ABOUT THIS EXERCISE: Copies of all lines containing the string "multiculturalisme" are needed from the data below.

- - -

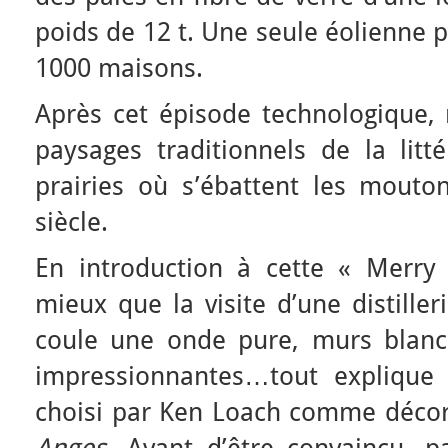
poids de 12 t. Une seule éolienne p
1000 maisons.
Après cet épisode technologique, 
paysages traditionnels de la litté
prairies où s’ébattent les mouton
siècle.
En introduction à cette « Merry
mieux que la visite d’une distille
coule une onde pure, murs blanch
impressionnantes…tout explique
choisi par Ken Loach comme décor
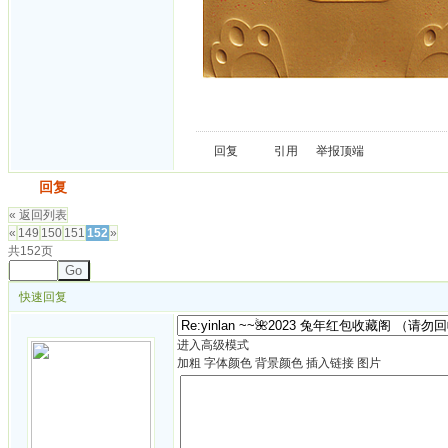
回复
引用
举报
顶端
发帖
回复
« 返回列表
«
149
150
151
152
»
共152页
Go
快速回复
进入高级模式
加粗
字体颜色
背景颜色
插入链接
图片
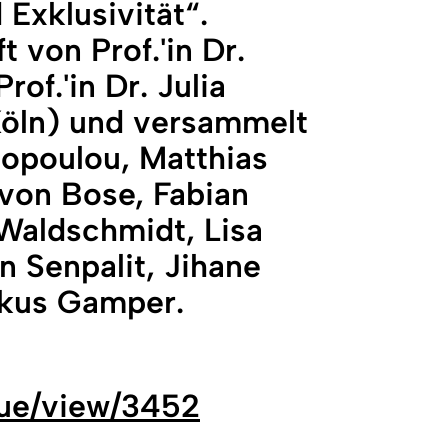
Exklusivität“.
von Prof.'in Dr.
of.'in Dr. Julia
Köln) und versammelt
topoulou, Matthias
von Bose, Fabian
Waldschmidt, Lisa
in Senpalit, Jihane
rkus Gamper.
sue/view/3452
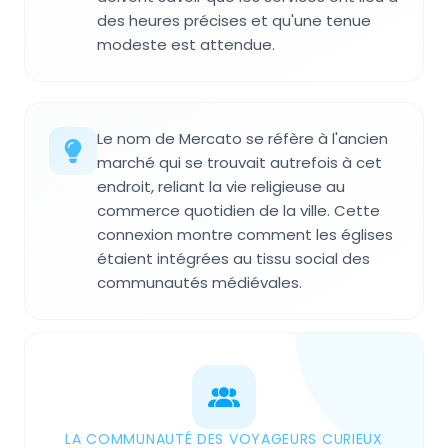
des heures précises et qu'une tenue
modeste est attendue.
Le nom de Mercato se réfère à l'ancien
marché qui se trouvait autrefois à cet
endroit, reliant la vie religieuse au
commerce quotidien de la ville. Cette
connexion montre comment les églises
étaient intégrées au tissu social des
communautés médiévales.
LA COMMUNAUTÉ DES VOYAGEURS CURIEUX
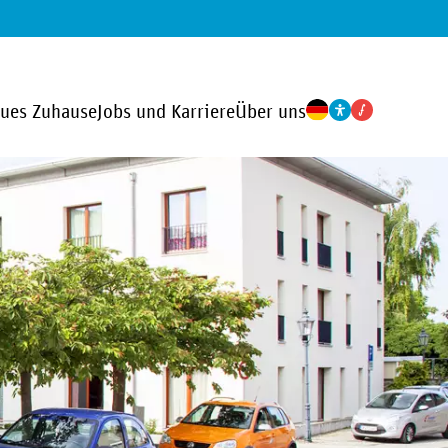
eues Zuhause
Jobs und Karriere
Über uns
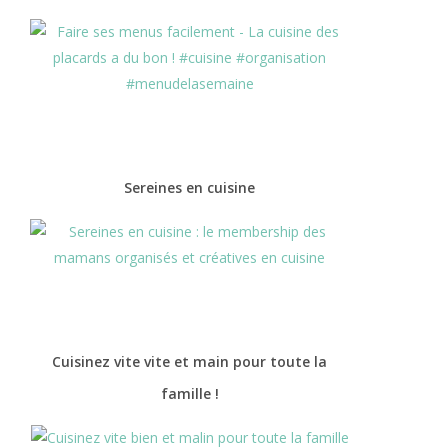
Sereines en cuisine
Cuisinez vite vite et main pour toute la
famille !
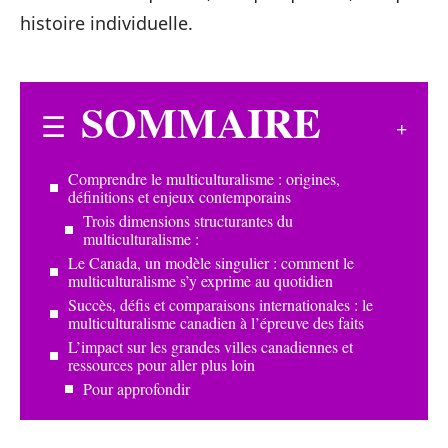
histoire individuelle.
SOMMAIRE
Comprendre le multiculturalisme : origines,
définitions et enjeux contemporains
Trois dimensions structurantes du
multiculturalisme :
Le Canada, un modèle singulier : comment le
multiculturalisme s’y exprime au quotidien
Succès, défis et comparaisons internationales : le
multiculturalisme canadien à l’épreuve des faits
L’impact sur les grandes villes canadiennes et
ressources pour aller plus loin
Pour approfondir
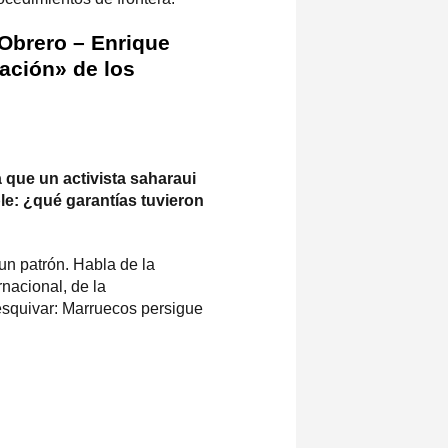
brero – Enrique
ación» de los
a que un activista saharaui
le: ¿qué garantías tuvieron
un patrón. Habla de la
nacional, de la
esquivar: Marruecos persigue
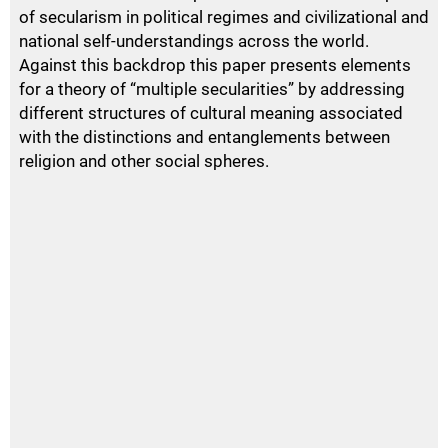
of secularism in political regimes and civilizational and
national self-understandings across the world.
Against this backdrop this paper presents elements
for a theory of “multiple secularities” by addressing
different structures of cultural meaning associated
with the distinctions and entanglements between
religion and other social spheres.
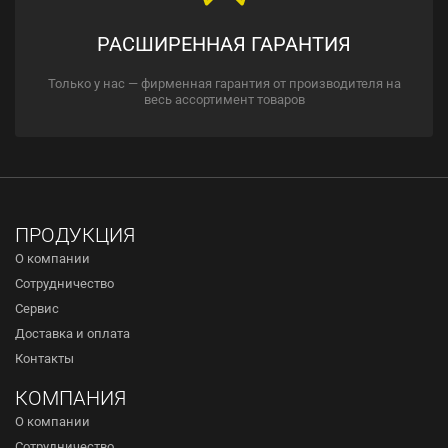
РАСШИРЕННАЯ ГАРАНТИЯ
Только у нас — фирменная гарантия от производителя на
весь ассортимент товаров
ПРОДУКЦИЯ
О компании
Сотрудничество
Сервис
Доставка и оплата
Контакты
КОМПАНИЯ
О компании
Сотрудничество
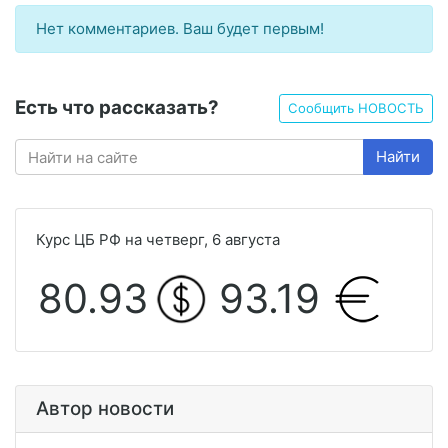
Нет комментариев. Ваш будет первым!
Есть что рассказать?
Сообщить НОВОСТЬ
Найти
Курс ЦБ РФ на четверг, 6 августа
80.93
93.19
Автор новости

- - -

THE COMPLETED TASK:
Comprendre le multiculturalisme : origines,
multiculturalisme :
multiculturalisme s’y exprime au quotidien
multiculturalisme canadien à l’épreuve des faits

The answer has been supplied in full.